Please do answer as I am quite helpless without any of these issues sorted out.

Thanks.


----------



## JimE (Apr 16, 2009)

1) Check with sharp. Most likely, only a select few adapters are supported as the drivers for such hardware are written into the firmware.

2) Should work on any TV. You just need to ensure the device and your TV have similar ports (ie: HDMI, component, etc.)

3) No

4) No

5) Check the User Manual for file specs. I can't find any references. For the most part, both sub types should work. The only requirement is typically that the video file and subtitle file should have the same name (ie: indymovie.avi and indymovie.srt)


----------



## ishrathn (Nov 11, 2012)

Hello Dogg,

Thank you so very much for your reply. Really appreciate it. Despite being around for quite some time, Sharp doesn't have a good customer support here. Your reply really helped and saved me loads of money. 

In fact, while waiting for your reply, I learned about another technique, to convert an existing wifi router into a wifi bridge and plug it into the ethernet port. I am going to try it out - it wouldn't cost me a thing 

I am also planning to pick up the Android box. 

Sadly, there is no mention of subtitles in my User Manual. And I am still not able to play it though I have .SUB and .SRT files.

So thanks once again for your reply. Really helped.

Regards,
Ishrath N


----------



## JimE (Apr 16, 2009)

Based on comments made in another topic, it would appear that TV does not support subtitle playback.


----------



## ishrathn (Nov 11, 2012)

Oh! That's bad news. Is it only with Sharp TVs? Surprising, since I can get Sub playback even on my Sony smartphone. Just asking, what other option do I have for Sub Playback? Hard encode on to the movie file?

I just have a few more queries and I hope you can help. 

*Problem 1:*
The TV has only 2 sets of ports for Composite, 4 for HDMI and one for VGA. Having only 2 Composite ports is what is causing problems. My Set Top Box (Sat Dish) has only composite - so that's hooked up. I also have a Sony Hi-Fi Music System (Model: MHC GZR7D), and a Philips DVD Player (Model: DVP 3608/94). Both of them need the TV output (music system needs it for USB display and DVD playback), and so I am stuck. Connecting either of them to Composite AV, means I have to leave out the other. 

This is what I wanted to do. I noticed that both players have Component (YPbPr) Video Outputs at the back. Unfortunately, the TV has none. So I figured I could buy a Component to HDMI Cable and then connect either of them to the HDMI port. 

Now, these are my questions - the Music System has only the Video Component. Would this work on HDMI (if I left out the Audio) since the system anyway doubles up as a Home Theatre? And, is the quality good in terms of converting the Component Video to HDMI?

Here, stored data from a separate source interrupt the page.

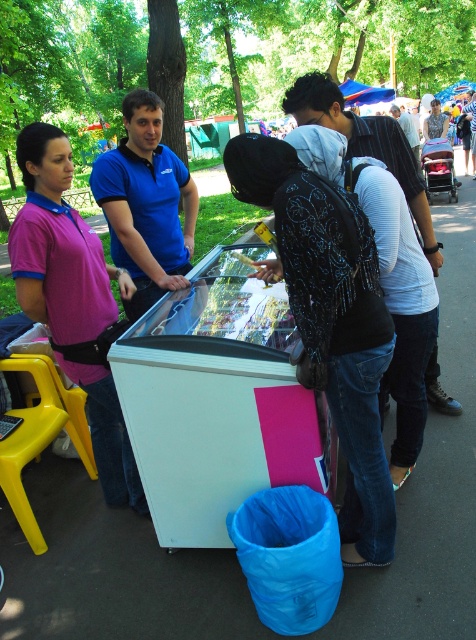 Looking at this image, who is taller, blue cotton polo shirt at center or white textured backpack at center?

With more height is blue cotton polo shirt at center.

Can you confirm if blue cotton polo shirt at center is smaller than white textured backpack at center?

Incorrect, blue cotton polo shirt at center is not smaller in size than white textured backpack at center.

Does point (120, 157) come behind point (328, 120)?

Yes, it is behind point (328, 120).

The height and width of the screenshot is (640, 476). Find the location of `blue cotton polo shirt at center`. blue cotton polo shirt at center is located at coordinates (146, 204). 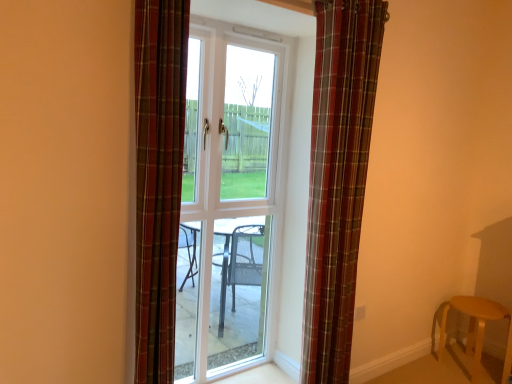 Question: Would you say wooden stool at lower right is a long distance from white glass door at center?

Choices:
 (A) yes
 (B) no

Answer: (A)

Question: Is the depth of wooden stool at lower right less than that of white glass door at center?

Choices:
 (A) no
 (B) yes

Answer: (A)

Question: Does wooden stool at lower right appear on the left side of white glass door at center?

Choices:
 (A) yes
 (B) no

Answer: (B)

Question: From the image's perspective, would you say wooden stool at lower right is positioned over white glass door at center?

Choices:
 (A) yes
 (B) no

Answer: (B)

Question: Considering the relative sizes of wooden stool at lower right and white glass door at center in the image provided, is wooden stool at lower right bigger than white glass door at center?

Choices:
 (A) yes
 (B) no

Answer: (B)

Question: Can you confirm if wooden stool at lower right is positioned to the right of white glass door at center?

Choices:
 (A) no
 (B) yes

Answer: (B)

Question: Is wooden stool at lower right to the left of plaid fabric curtain at center, the second curtain in the front-to-back sequence, from the viewer's perspective?

Choices:
 (A) yes
 (B) no

Answer: (B)

Question: Is wooden stool at lower right taller than plaid fabric curtain at center, positioned as the 1th curtain in back-to-front order?

Choices:
 (A) yes
 (B) no

Answer: (B)

Question: From the image's perspective, would you say wooden stool at lower right is positioned over plaid fabric curtain at center, positioned as the second curtain in left-to-right order?

Choices:
 (A) no
 (B) yes

Answer: (A)

Question: Considering the relative sizes of wooden stool at lower right and plaid fabric curtain at center, positioned as the second curtain in left-to-right order, in the image provided, is wooden stool at lower right thinner than plaid fabric curtain at center, positioned as the second curtain in left-to-right order,?

Choices:
 (A) yes
 (B) no

Answer: (B)

Question: Is wooden stool at lower right bigger than plaid fabric curtain at center, positioned as the second curtain in left-to-right order?

Choices:
 (A) no
 (B) yes

Answer: (A)

Question: Is wooden stool at lower right outside plaid fabric curtain at center, the second curtain in the front-to-back sequence?

Choices:
 (A) no
 (B) yes

Answer: (B)

Question: Is white glass door at center outside of plaid fabric curtain at center, which appears as the 1th curtain when viewed from the front?

Choices:
 (A) no
 (B) yes

Answer: (B)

Please let me know. I also considered other options since my Music System has an S-Video Out. I thought of buying an SVideo to VGA cable. Would that work, as my TV also has VGA (RS232C) input?

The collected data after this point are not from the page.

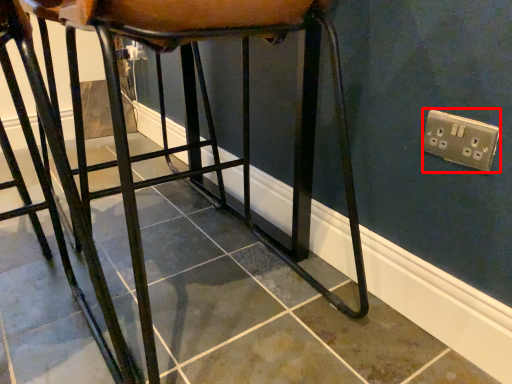 Question: From the image's perspective, what is the correct spatial relationship of electric outlet (annotated by the red box) in relation to furniture?

Choices:
 (A) above
 (B) below

Answer: (B) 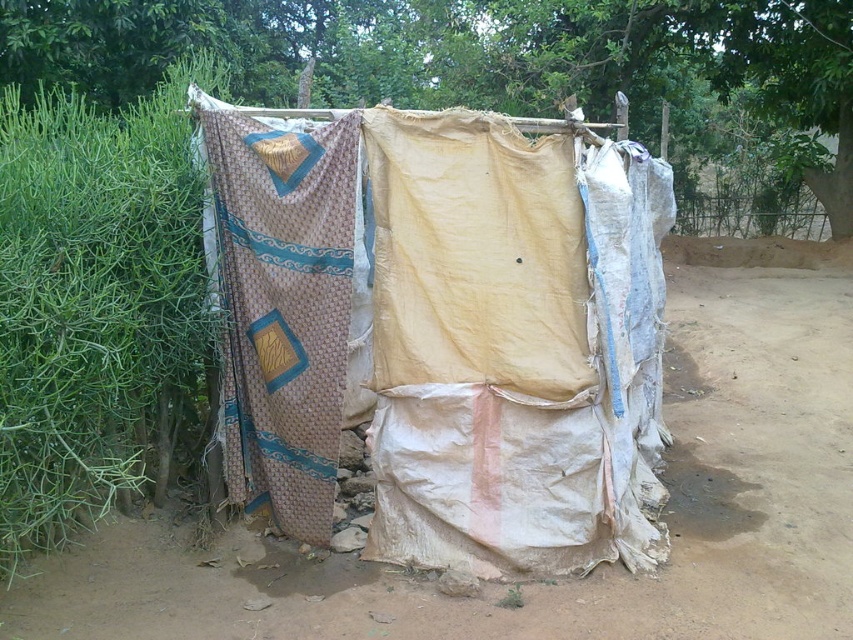 You are setting up a temporary shelter and need to know the arrangement of the cloths. Which cloth is positioned higher in the structure, the printed fabric cloth at center or the beige woven cloth at left?

The printed fabric cloth at center is located above the beige woven cloth at left, so it is positioned higher in the structure.

You are standing at the entrance of the makeshift structure and want to move towards the point labeled as point (468,628). However, there is an obstacle at point (251,353). Can you safely navigate around the obstacle to reach your destination?

Point (468,628) is in front of point (251,353), so you can safely navigate around the obstacle at point (251,353) to reach the destination at point (468,628) since it is closer to you.

You are setting up a tent and have two materials available, the printed fabric cloth at center and the brown dirt field at center. Which material is more suitable for creating a lightweight shelter framework?

The printed fabric cloth at center is thinner than the brown dirt field at center, so it would be more suitable for creating a lightweight shelter framework since it is lighter and easier to handle. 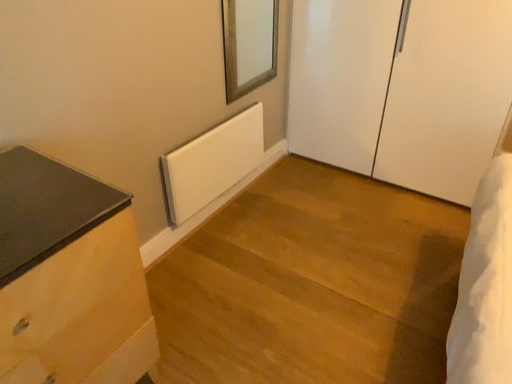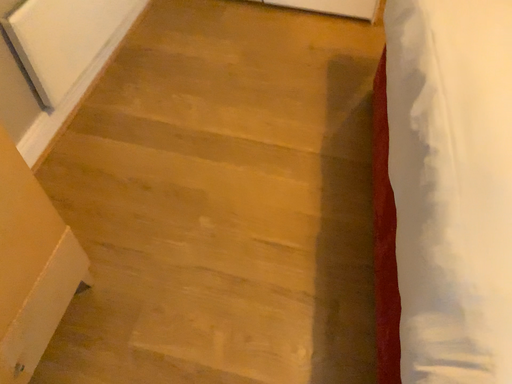 Question: Which way did the camera rotate in the video?

Choices:
 (A) rotated left
 (B) rotated right

Answer: (B)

Another out on my Music System is called "DVD Digital Out" under which is written "Optical". I have no idea what this means. Can you guide me on this and how I can (if possible) hook it up to my TV? 


*Problem 2:*

The second thing is about the Wifi issue. I already have a Linksys router. That's the one I want to convert into a bridge for the TV. Which means I would need a primary router anyway for the Wi-fi. Scouting around, I see a lot of cheaper ones in the market - Chinese goods such as TPLink etc. Would they be compatible with the Linksys Router when I convert it into a bridge - or will it only work if the main router is from Linksys? Also, what are the things I should look for before I pick up a router, specifically for this purpose?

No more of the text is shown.